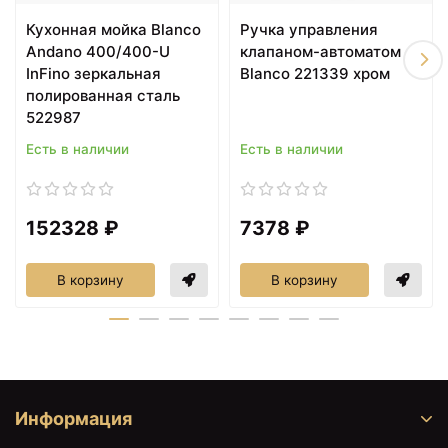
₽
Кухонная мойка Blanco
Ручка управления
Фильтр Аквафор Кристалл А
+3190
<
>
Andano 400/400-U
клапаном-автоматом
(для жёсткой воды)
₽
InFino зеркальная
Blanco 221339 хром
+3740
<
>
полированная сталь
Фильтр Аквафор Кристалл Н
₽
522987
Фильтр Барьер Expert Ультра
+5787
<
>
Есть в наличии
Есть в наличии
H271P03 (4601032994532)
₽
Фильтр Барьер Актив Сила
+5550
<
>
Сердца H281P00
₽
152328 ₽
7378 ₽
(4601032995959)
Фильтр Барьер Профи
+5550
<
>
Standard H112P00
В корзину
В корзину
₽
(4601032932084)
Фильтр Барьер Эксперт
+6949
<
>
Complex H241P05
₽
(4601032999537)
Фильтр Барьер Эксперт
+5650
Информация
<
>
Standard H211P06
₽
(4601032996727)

-- -- --

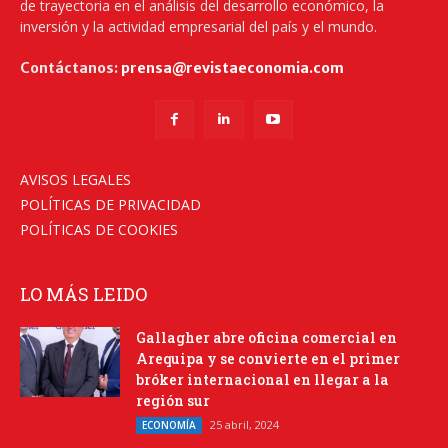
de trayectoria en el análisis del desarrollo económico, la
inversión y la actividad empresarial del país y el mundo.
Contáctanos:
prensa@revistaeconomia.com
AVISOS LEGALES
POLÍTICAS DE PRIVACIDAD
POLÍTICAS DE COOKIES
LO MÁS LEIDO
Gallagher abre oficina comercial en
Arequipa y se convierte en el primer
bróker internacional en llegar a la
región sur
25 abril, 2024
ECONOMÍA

-- -- --

**WORK REQUIRED**:
From the records above, copy each line that contains the word "Аквафор".

**OUTPUT FOR THIS EXERCISE**:
Фильтр Аквафор Кристалл А
Фильтр Аквафор Кристалл Н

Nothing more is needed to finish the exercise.